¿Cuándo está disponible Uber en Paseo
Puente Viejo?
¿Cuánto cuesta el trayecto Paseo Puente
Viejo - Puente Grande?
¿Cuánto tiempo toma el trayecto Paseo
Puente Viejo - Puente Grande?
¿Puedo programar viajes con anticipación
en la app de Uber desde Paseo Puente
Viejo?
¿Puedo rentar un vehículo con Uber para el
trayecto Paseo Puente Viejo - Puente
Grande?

__Prompt__
Look through the records and copy down every line that holds "Puente".

__Answer to the problem__
Puente Viejo?
¿Cuánto cuesta el trayecto Paseo Puente
Viejo - Puente Grande?
Puente Viejo - Puente Grande?
en la app de Uber desde Paseo Puente
trayecto Paseo Puente Viejo - Puente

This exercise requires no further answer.